# Amazon Puffer has ich. What do I do?



## thewatson27 (Feb 5, 2011)

I found ich on my amazon puffer this morning. I've conquered ich a few times with month-long dosing of strong medication. I recognize it as ich as there are salt like spots on his back and side. My Clown Loach is slapping himself on the gravel and is slightly lethargic. My three tiger barbs are lethargic and look peckish and my Common Pleco has white spots on him as well. The other two fish seem fine -my Bristlenose Pleco and zipper loach. The fish exhibiting symptoms of ich did not eat well this morning when they usually eat like pigs. I believe the outbreak stems from a batch of 50 snails I put in Monday. (like a fool I dumped the aquarium water in the bag into my tank) What's the max sallinity these guys can tolerate to cure ich. I've done a 50% water change and started increasing the temperature. So far I've added about three tablespoons of marine salt and threw the last three jungle tabs (ich cure) in the tank for good measure. The dosage only treats thirty gallons and I have a 75 gallon. I do not want to kill my fish. Am I doing it wrong?
​


----------



## Byron (Mar 7, 2009)

I am not a fan of using salt as many fish cannot tolerate it. Loaches being one, along with all catfish and characins.

My cure for ich (which I have had more often than someone with my experience should) is now Coppersafe. The last time I used this, with loaches, the ich was dealt with and the loaches appeared none the worse.

If you go this route, I would first do a major water change, 75-80%. Then dose with Coppersafe; you only need use it once, it lasts 30 days (except water changes will obviously dilute it, which is one reason I suggest a major wc first, the other is to dilute the salt and Jungle stuff). You can raise the temperature if the fish can manage. The fish you mention are OK with temps over 80F for a week, so as long as there is not something else that will have problems with a high temp, I would raise it because loaches with ich can be very difficult to cure, sometimes impossible. Slowly raise the temp, just turn up the heater today and then again tomorrow, aiming for 84F for the rest of the week. This helps to speed up the ich cycle.

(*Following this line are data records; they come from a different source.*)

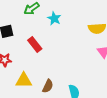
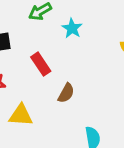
brown semicircle: (48, 86) -> (66, 93), moved

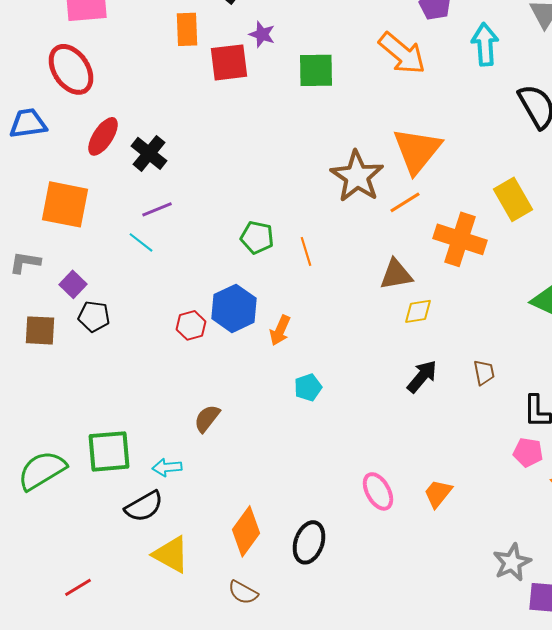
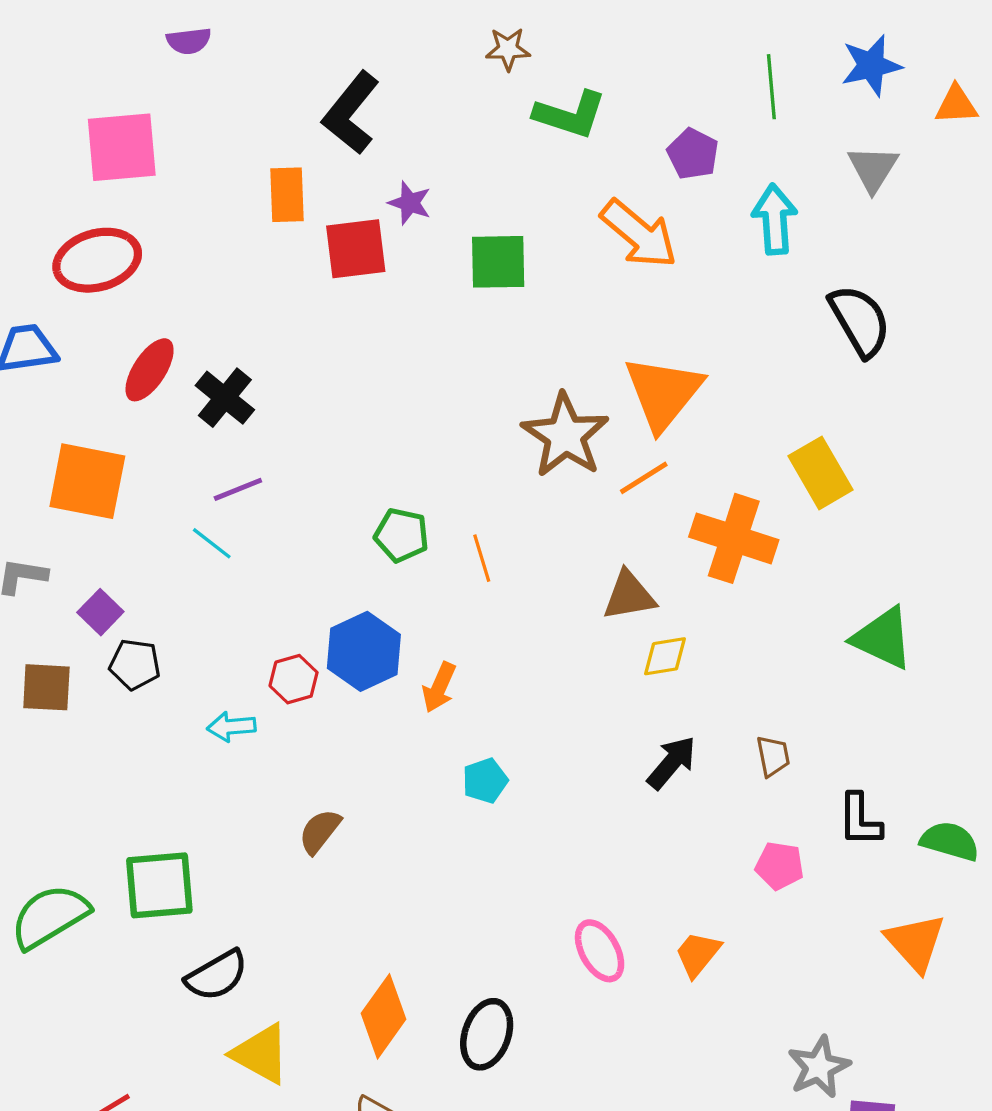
red ellipse: (71, 69) -> (97, 260), turned -72
pink pentagon: (528, 452) -> (780, 866), moved
cyan arrow: (167, 467) -> (231, 727), moved

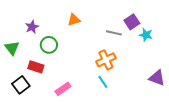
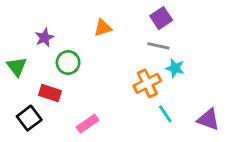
purple square: (132, 22) -> (161, 18), moved
cyan star: (146, 35) -> (175, 68), moved
purple triangle: (157, 78) -> (208, 119), moved
cyan line: (103, 82) -> (165, 114), moved

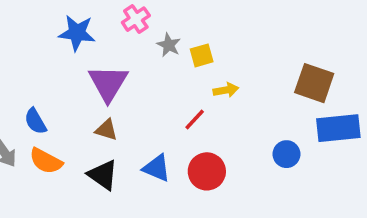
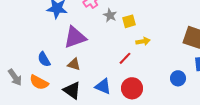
purple triangle: (108, 83) -> (75, 37), turned 40
blue semicircle: (35, 121) -> (44, 59), moved

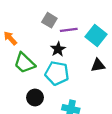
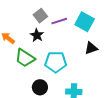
gray square: (49, 20) -> (40, 16), turned 32
black star: (58, 49) -> (37, 35), moved

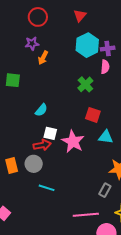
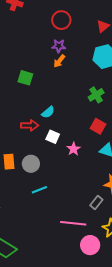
purple star: (32, 44) -> (59, 46), moved
pink star: (73, 142) -> (74, 149), size x0.6
red arrow: (42, 145) -> (30, 125), moved
cyan line: (47, 188) -> (39, 190), turned -49

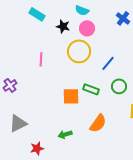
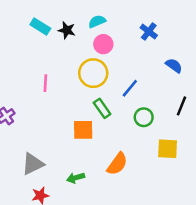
cyan semicircle: (82, 10) -> (97, 21), turned 136
black star: (63, 26) -> (67, 30), moved
green rectangle: (91, 89) -> (102, 108), moved, turned 35
gray triangle: (18, 123) -> (33, 164), moved

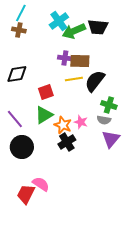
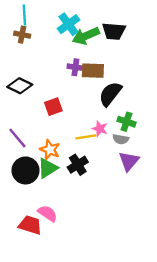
cyan line: (21, 13) -> (24, 15), turned -30
black diamond: (17, 74) -> (20, 86), turned 35
yellow line: (74, 79) -> (86, 137), moved
green triangle: (44, 115) -> (48, 168), moved
pink star: (81, 122) -> (100, 129), moved
orange star: (63, 125) -> (50, 150), moved
red trapezoid: (26, 194) -> (30, 225), turned 80

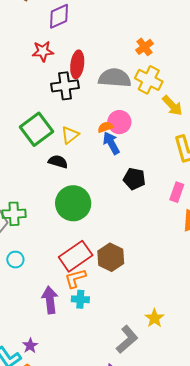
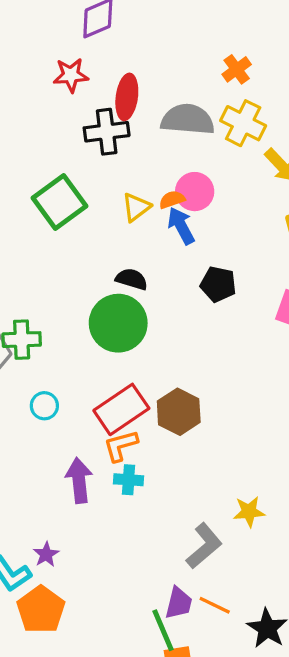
yellow triangle: (70, 135) -> (136, 207), moved
black semicircle: (58, 162) -> (132, 279), moved
cyan circle: (15, 260) -> (44, 406), moved
yellow star: (154, 318) -> (249, 512), turned 30

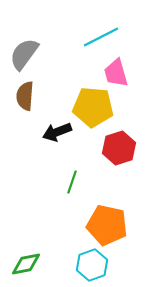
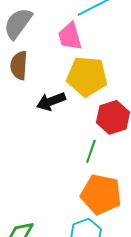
pink trapezoid: (116, 73) -> (70, 36), moved
green line: (72, 182) -> (91, 151), moved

Some people advocate high temperatures, meaning 90F, on its own. I've not tried this. If you do this method, make sure there is plenty of water flow and surface disturbance to bring oxygen into the water. At higher temperatures, water can hold less oxygen, much less.

While I'm here, a comment on the possible cause. It may have come in with snails/water. But healthy fish usually can fend this off, it is natural; ich occurs in all tropical waters in nature but the fish manage to combat it. Stress, whatever the cause, is a major reason fish come down with ich.

And you have some fish issues causing stress. Clown loaches are very social fish (all loaches are for that matter). They should always be in a group of 5 or more. A lone loach is highly stressed because his "family" is not present, and he feels isolated, and vulnerable. This alone could easily bring on ich.

Same for the Tiger Barb. This species should always be in groups of no less than 8. They have a strong "pecking order" within the group. Fish that are shoaling by nature and kept in too small a group will not only suffer stress and health issues but frequently become even more aggressive than normal.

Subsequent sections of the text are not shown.